(Records from a collection)
BEGIN

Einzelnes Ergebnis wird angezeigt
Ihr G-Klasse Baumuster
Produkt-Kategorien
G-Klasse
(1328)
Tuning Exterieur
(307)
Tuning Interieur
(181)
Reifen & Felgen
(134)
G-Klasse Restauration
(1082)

END
BEGIN

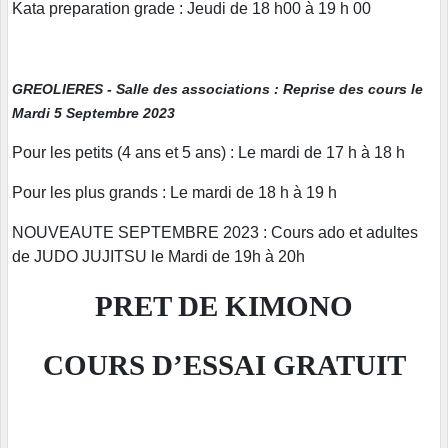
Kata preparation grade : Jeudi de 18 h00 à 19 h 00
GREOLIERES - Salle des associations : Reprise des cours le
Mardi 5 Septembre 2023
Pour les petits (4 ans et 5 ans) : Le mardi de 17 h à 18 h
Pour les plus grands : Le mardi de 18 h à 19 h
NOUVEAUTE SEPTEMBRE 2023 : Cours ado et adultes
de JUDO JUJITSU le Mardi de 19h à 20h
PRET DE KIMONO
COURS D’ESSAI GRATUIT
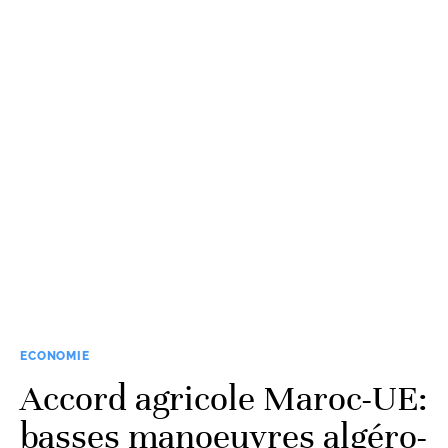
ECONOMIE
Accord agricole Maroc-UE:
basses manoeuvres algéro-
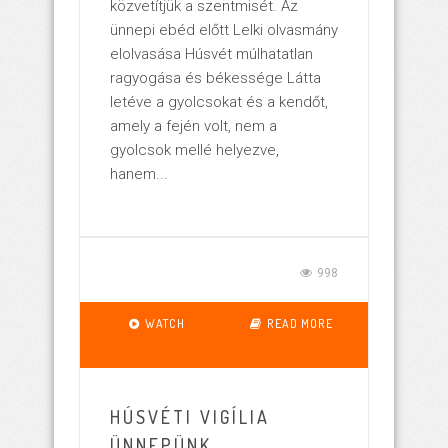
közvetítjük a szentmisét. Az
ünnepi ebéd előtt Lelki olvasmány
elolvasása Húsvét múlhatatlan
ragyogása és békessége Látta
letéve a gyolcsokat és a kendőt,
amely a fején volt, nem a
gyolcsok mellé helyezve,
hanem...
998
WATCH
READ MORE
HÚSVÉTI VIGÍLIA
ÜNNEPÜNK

END

**WHAT YOU ARE ASKED TO DO:** Search the records for the word "Tuning". Copy every line that has it.

**WRITTEN RESPONSE:**
Tuning Exterieur
Tuning Interieur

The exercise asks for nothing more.